Shock: But Chris layers in a few clues early on?



Cochrane:
Yeah. I just know that if my electricity goes out I start to worry, it starts getting frustrating. So on top of that, things can escalate quickly.

Shock: And that truthful frustration is there, what did it take for you to get there?



Cochrane:
[laughs] I drank a lot of Red Bull. Six day weeks, again, high intensity. It takes a toll on you. I don’t think I did a thing for the two months after we wrapped.

Shock: You spend a lot of time in that house, obviously claustrophobia must have come down on you pretty hard.



Cochrane:
Yeah, and the whole crew is in there and there’s these weird smells and stuff like that. And then you have all of the dust outside, so everyone’s wearing masks. Mary’s coughing half the movie, but half the crew is coughing. Then you’re getting leery about the “movie ash.” You want to know what it is. It’s funny because we saw a screening of the film somewhere and the audience was starting to cough in the theater and that was strange. Some people get really uncomfortable watching this movie, it makes you think…something.

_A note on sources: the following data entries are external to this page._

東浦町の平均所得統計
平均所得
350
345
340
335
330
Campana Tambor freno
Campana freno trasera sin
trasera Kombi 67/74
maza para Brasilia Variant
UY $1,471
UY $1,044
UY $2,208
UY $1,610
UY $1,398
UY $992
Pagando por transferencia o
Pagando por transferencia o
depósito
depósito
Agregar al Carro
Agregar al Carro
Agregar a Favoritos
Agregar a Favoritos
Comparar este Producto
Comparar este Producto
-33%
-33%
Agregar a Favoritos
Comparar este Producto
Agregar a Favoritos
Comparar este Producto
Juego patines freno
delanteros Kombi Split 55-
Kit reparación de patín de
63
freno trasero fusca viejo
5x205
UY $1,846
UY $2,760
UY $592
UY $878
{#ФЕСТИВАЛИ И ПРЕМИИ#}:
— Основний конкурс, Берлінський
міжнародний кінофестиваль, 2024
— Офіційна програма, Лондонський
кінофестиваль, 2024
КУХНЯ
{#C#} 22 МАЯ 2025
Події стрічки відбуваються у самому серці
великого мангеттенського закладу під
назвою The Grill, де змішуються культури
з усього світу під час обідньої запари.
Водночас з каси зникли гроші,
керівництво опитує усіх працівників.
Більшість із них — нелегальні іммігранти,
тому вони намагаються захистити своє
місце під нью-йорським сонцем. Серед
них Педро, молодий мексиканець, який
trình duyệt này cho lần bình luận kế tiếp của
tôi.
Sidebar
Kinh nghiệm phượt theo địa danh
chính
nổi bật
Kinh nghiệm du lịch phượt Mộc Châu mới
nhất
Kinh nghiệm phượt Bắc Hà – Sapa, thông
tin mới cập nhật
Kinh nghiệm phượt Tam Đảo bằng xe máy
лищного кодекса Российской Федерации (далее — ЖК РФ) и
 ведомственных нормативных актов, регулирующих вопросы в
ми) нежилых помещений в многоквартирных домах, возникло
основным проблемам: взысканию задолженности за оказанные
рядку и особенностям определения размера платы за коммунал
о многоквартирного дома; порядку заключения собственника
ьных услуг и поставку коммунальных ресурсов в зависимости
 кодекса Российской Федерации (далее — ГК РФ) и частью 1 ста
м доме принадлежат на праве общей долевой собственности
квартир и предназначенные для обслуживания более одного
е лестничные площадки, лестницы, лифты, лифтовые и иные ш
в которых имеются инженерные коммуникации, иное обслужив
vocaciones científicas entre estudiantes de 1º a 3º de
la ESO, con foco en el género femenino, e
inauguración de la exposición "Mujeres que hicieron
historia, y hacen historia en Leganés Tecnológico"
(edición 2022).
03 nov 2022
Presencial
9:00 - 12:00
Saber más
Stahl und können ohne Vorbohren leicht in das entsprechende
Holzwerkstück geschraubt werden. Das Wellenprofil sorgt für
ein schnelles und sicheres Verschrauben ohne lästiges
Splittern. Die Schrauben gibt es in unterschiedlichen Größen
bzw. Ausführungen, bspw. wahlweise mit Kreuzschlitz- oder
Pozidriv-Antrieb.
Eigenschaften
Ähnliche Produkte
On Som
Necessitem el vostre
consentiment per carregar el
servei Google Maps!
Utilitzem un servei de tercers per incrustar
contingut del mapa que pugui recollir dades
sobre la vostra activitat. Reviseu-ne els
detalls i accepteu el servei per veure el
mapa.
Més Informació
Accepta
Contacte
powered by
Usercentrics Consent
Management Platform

Shock: You’ve worked with so many directors, how did Chris hold up for his first time?



Cochrane:
He was great. You would think for being a first-timer he would be a little insecure and green, but he wasn’t like that. He knew what he wanted and was collaborative and just wanted to make his vision.

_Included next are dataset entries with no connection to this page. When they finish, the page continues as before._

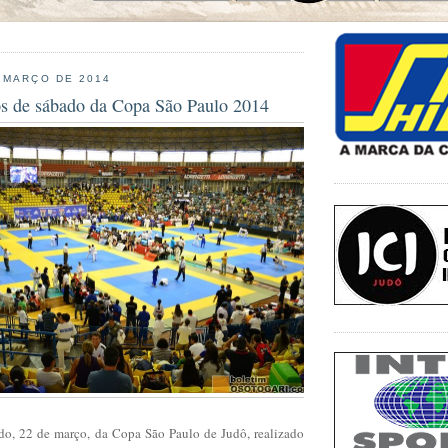
 MARÇO DE 2014
tos de sábado da Copa São Paulo 2014
ado, 22 de março, da Copa São Paulo de Judô, realizado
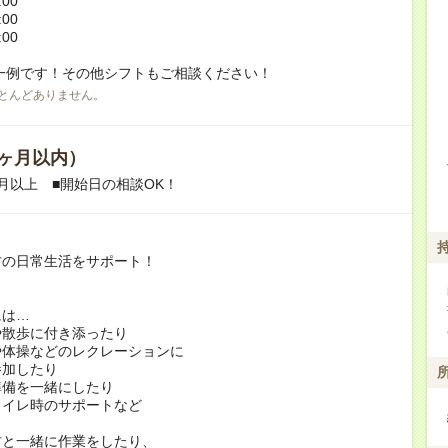
:00
:00
:00
一例です！その他シフトもご相談ください！
とんどありません。
ヶ月以内）
月以上 ■開始日の相談OK！
方の日常生活をサポート！
には…
や散歩に付き添ったり
や体操などのレクレーションに
加したり
準備を一緒にしたり
トイレ時のサポートなど
方と一緒に作業をしたり、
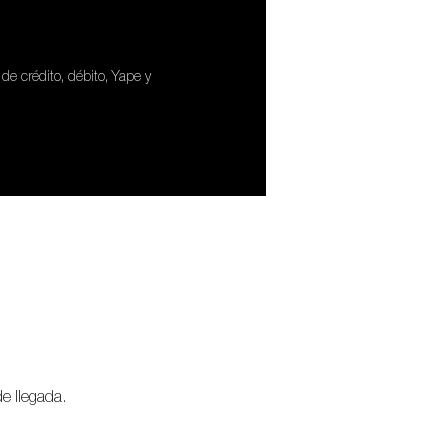
de crédito, débito, Yape y
de llegada.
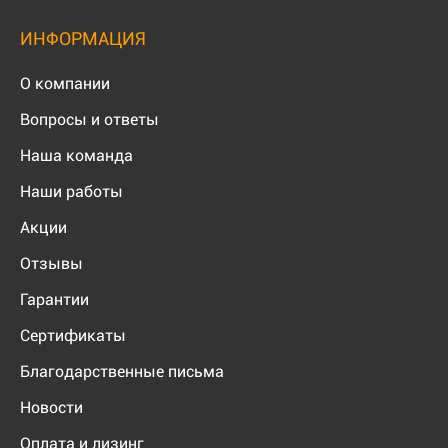
ИНФОРМАЦИЯ
О компании
Вопросы и ответы
Наша команда
Наши работы
Акции
Отзывы
Гарантии
Сертификаты
Благодарственные письма
Новости
Оплата и лизинг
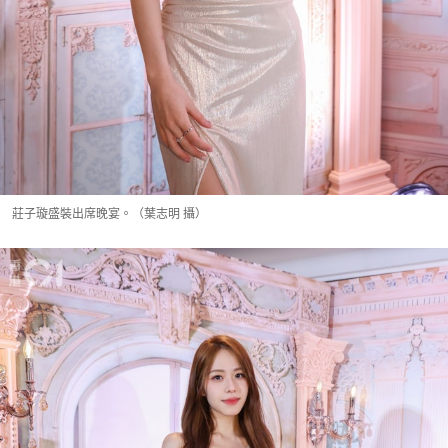
莊子璇盛裝出席晚宴。（葉志明 攝）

Shock: Do you feel more comfortable working on smaller productions?



Cochrane:
Not necessarily. I like to work on all different kinds of things, when you work on bigger things, you get a bigger trailer, better craft service, more money. [laughs] When you work with a smaller crew like this, it’s more intimate. I don’t have a preference, it’s more about the material for me. But in a perfect world, I’d like to work on the bigger things with the cush surroundings.